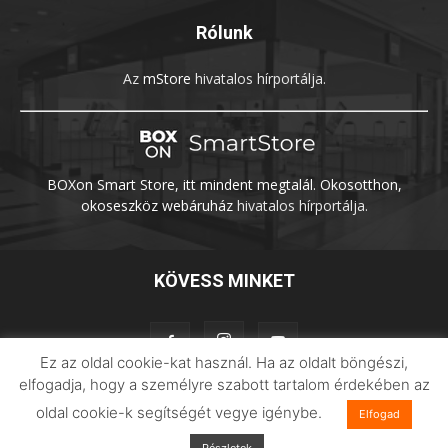
Rólunk
Az
mStore
hivatalos hírportálja.
BOXon Smart Store, itt mindent megtalál. Okosotthon,
okoseszköz webáruház
hivatalos hírportálja.
KÖVESS MINKET
Ez az oldal cookie-kat használ. Ha az oldalt böngészi,
elfogadja, hogy a személyre szabott tartalom érdekében az
oldal cookie-k segítségét vegye igénybe.
Elfogad
Adatvédelem
Impresszum
Imilab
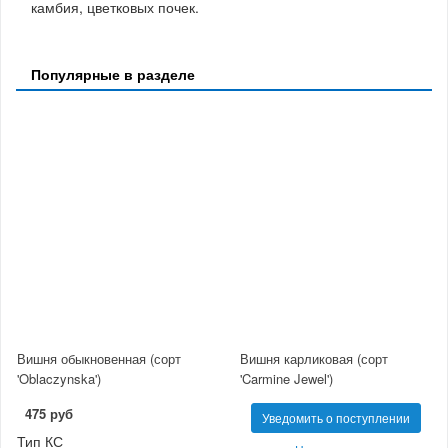
камбия, цветковых почек.
Популярные в разделе
Вишня обыкновенная (сорт
Вишня карликовая (сорт
'Oblaczynska')
'Carmine Jewel')
475 руб
Уведомить о поступлении
Тип КС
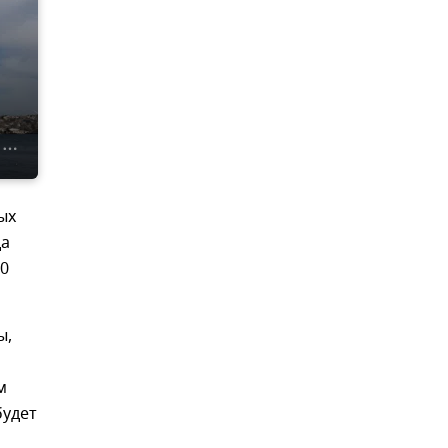
ых
да
10
ы,
м
будет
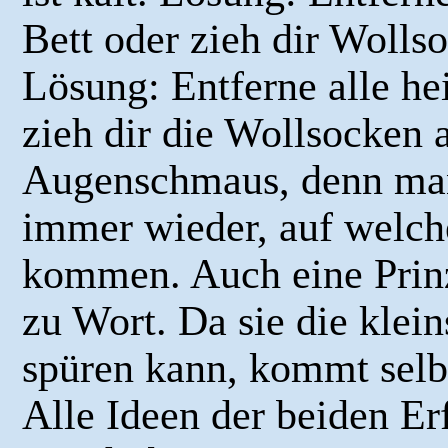
Bett oder zieh dir Wolls
Lösung: Entferne alle h
zieh dir die Wollsocken a
Augenschmaus, denn man 
immer wieder, auf welch
kommen. Auch eine Prinze
zu Wort. Da sie die klei
spüren kann, kommt selbs
Alle Ideen der beiden Er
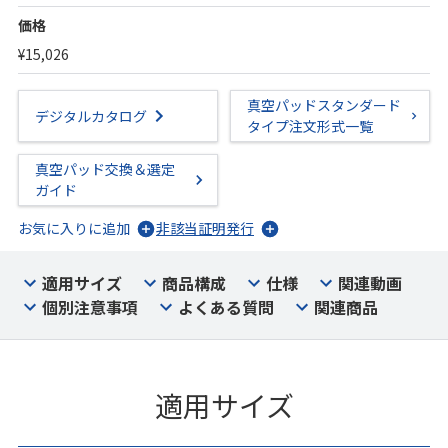
価格
¥15,026
真空パッドスタンダード
デジタルカタログ
タイプ注文形式一覧
真空パッド交換＆選定
ガイド
お気に入りに追加
非該当証明発行
適用サイズ
商品構成
仕様
関連動画
個別注意事項
よくある質問
関連商品
適用サイズ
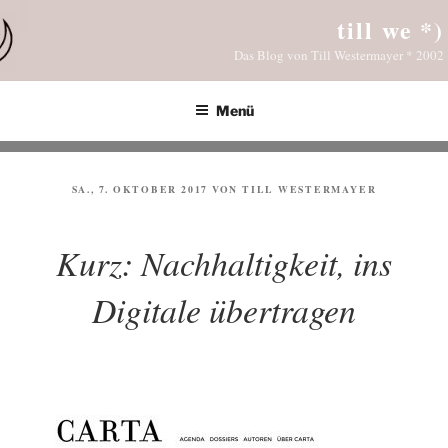
Zum
till we *)
Inhalt
Das Blog von Till Westermayer * 2002
springen
Menü
VERÖFFENTLICHT
SA., 7. OKTOBER 2017
VON
TILL WESTERMAYER
AM
Kurz: Nachhaltigkeit, ins
Digitale übertragen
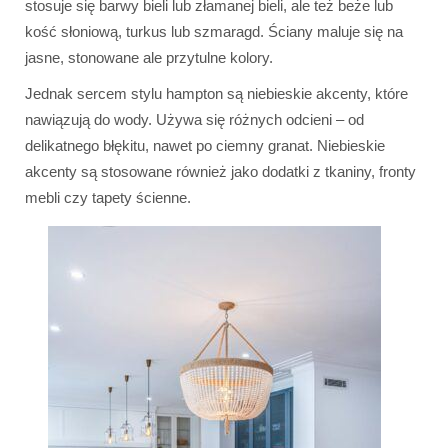
stosuje się barwy bieli lub złamanej bieli, ale też beże lub
kość słoniową, turkus lub szmaragd. Ściany maluje się na
jasne, stonowane ale przytulne kolory.
Jednak sercem stylu hampton są niebieskie akcenty, które
nawiązują do wody. Używa się różnych odcieni – od
delikatnego błękitu, nawet po ciemny granat. Niebieskie
akcenty są stosowane również jako dodatki z tkaniny, fronty
mebli czy tapety ścienne.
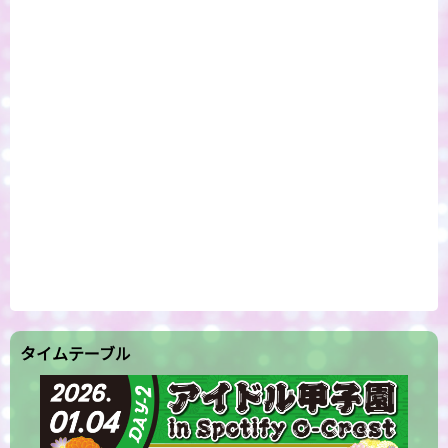
タイムテーブル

§ **PROBLEM TO WORK ON**
Everything in the material goes into the copy exactly, except the images.

§ **ANSWER AREA**
Rólunk
Az
mStore
hivatalos hírportálja.
BOXon Smart Store, itt mindent megtalál. Okosotthon,
okoseszköz webáruház
hivatalos hírportálja.
KÖVESS MINKET
Ez az oldal cookie-kat használ. Ha az oldalt böngészi,
elfogadja, hogy a személyre szabott tartalom érdekében az
oldal cookie-k segítségét vegye igénybe.
Elfogad
Adatvédelem
Impresszum
Imilab
камбия, цветковых почек.
Популярные в разделе
Вишня обыкновенная (сорт
Вишня карликовая (сорт
'Oblaczynska')
'Carmine Jewel')
475 руб
Уведомить о поступлении
Тип КС
ых
да
10
ы,
м
будет
Bett oder zieh dir Wolls
Lösung: Entferne alle h
zieh dir die Wollsocken a
Augenschmaus, denn man 
immer wieder, auf welch
kommen. Auch eine Prinze
zu Wort. Da sie die klei
spüren kann, kommt selbs
Alle Ideen der beiden Er
価格
¥15,026
真空パッドスタンダード
デジタルカタログ
タイプ注文形式一覧
真空パッド交換＆選定
ガイド
お気に入りに追加
非該当証明発行
適用サイズ
商品構成
仕様
関連動画
個別注意事項
よくある質問
関連商品
適用サイズ
Zum
till we *)
Inhalt
Das Blog von Till Westermayer * 2002
springen
Menü
VERÖFFENTLICHT
SA., 7. OKTOBER 2017
VON
TILL WESTERMAYER
AM
Kurz: Nachhaltigkeit, ins
Digitale übertragen
stosuje się barwy bieli lub złamanej bieli, ale też beże lub
kość słoniową, turkus lub szmaragd. Ściany maluje się na
jasne, stonowane ale przytulne kolory.
Jednak sercem stylu hampton są niebieskie akcenty, które
nawiązują do wody. Używa się różnych odcieni – od
delikatnego błękitu, nawet po ciemny granat. Niebieskie
akcenty są stosowane również jako dodatki z tkaniny, fronty
mebli czy tapety ścienne.
タイムテーブル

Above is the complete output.